From the potential different across two parallel polates and their separation, we find that the maginutde of constant electric field between the plates is

\begin{equation*} E = \dfrac{\Delta \phi}{d} = \frac{1000\ \text{V}}{0.005\ \text{m}} = 2.0\times 10^{5}\text{ V/m}. \end{equation*}

From the formula for the dipole potential energy we get the following expression for change in energy for flipping from $\theta=0$ to $\theta=\pi\text{ rad}\text{.}$

\begin{equation*} \Delta U = \left(-pE\cos\pi\right) - \left(-pE\cos 0 \right) = 2pE. \end{equation*}

Putting numbers in now, we get

\begin{equation*} \Delta U = 2\times 50 \times 10^{-12}\text{C.m} \times 2.0\times 10^{5}\text{ V/m} = 20\ \mu\text{J}. \end{equation*}

### Subsection33.3.1(Calculus) Derivation of Potential Energy Formula

In this subsection we will work out derivation of dipole potential energy given in Eq. (33.3.1) by finding work required to rotate a dipole.

Consider rotating work for an infinitesimal rotation from an arbitrary angle $\theta$ to $\theta+d\theta$ against electric torque on the dipole, i.e., we provide a torque that will balance the torque by the electric field.

\begin{equation*} \vec \tau_\text{applied} = -\vec p \times \vec E. \end{equation*}

In the diagram in Figure 33.3.1, this corresponds to torque pointed in the page and magnitude

\begin{equation*} \tau_\text{applied} = p E \sin\,\theta. \end{equation*}

Therefore, rotational work by $\tau_\text{applied}$ for infinitesimal rotation $d\theta$ will be

\begin{equation*} dW = p E \sin\,\theta\, d\theta. \end{equation*}

Integrating this from $\theta_1$ to $\theta_2$ gives the work for a finite rotation.

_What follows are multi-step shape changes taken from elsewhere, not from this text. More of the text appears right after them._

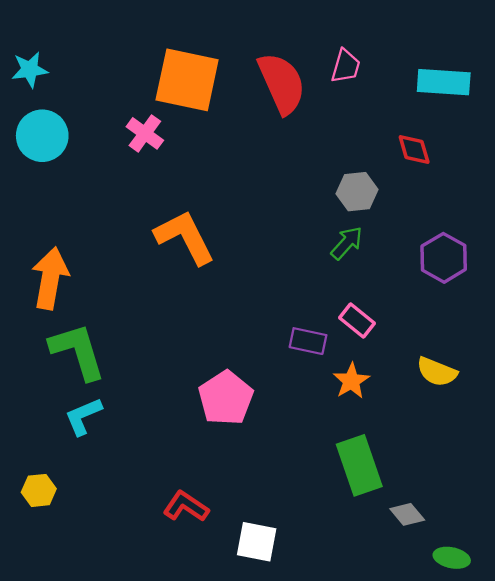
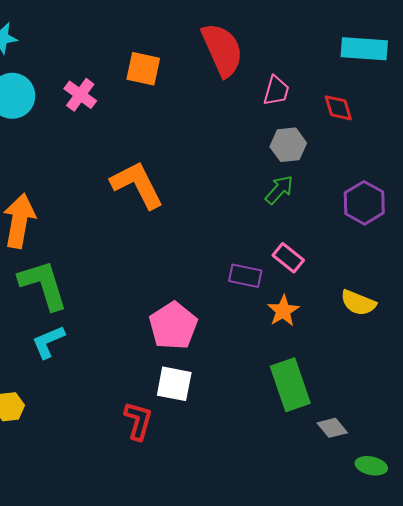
pink trapezoid: (346, 66) -> (276, 91), moved
orange square: (187, 80) -> (143, 69), moved, size x0.6
pink cross: (145, 133) -> (80, 95), moved
red L-shape: (186, 506) -> (138, 421), turned 72
white square: (257, 542) -> (174, 384), moved

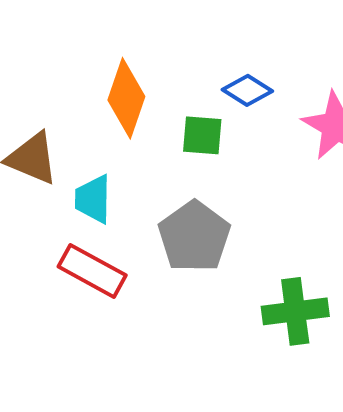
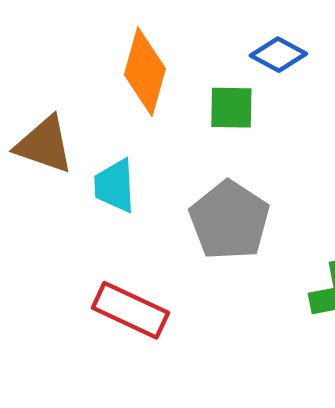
red rectangle: (92, 271) -> (130, 310), moved

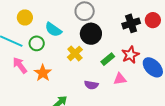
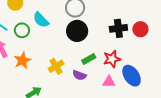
yellow cross: (75, 53) -> (56, 66), moved
pink triangle: (120, 79) -> (109, 82), moved
purple semicircle: (91, 85) -> (79, 75), moved

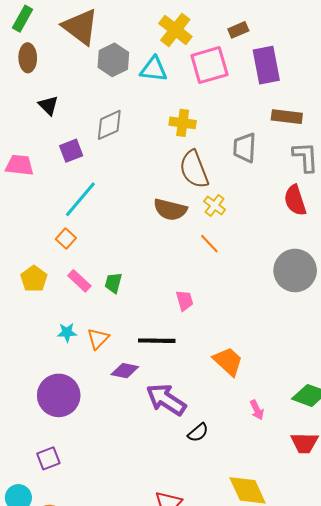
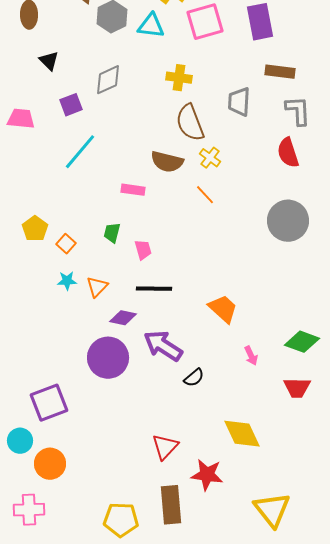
orange square: (66, 238) -> (66, 244), moved
pink rectangle: (79, 281) -> (133, 190), moved, turned -35
pink trapezoid: (185, 300) -> (143, 250), moved
purple circle: (59, 395) -> (108, 358), moved
purple square: (48, 458) -> (49, 403), size x1.6

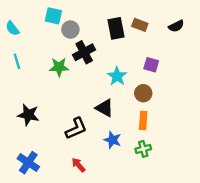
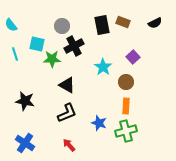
cyan square: (53, 16) -> (37, 44), moved
purple square: (151, 65) -> (133, 57), turned 32
black triangle: (105, 108) -> (67, 85), moved
green cross: (143, 149) -> (126, 131), size x1.5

\begin{equation*} W_{12} = -pE\cos\,\theta_2 - pE\cos\,\theta_1. \end{equation*}

This gives the change in potential energy for the rotation. Taking $\theta_1=\pi/2$ as reference, i.e., zero potential energy when dipole moment vector and field are perpendicular to each other, we get the expression for the dipole potential energy

\begin{equation*} U\text{dip} = -pE\cos\,\theta = -\vec p \cdot \vec E. \end{equation*}

Find the electrostatic energy of the configurations in Figure 33.3.4.

Hint

Use $U = -\vec p \cdot \vec E\text{.}$

Answer

(a) $-\frac{pq}{4\pi\epsilon_0 d^2}\text{,}$ (b) 0.

Solution

Using energy of a dipole in an external electric field, $U = -\vec p\cdot\vec E$ we find the following for (a) and (b).

\begin{align*} \text{(a) }\ U \amp = -\vec p \cdot \vec E = -p_x E_x = -\dfrac{pq}{4\pi\epsilon_0}\:\dfrac{1}{x^2}. \\ \text{(b) }\ U \amp = -\vec p \cdot \vec E = 0, \ \left(\text{since } \vec E \text{ and } \vec p \text{ are perpendicular to each other} \right). \end{align*}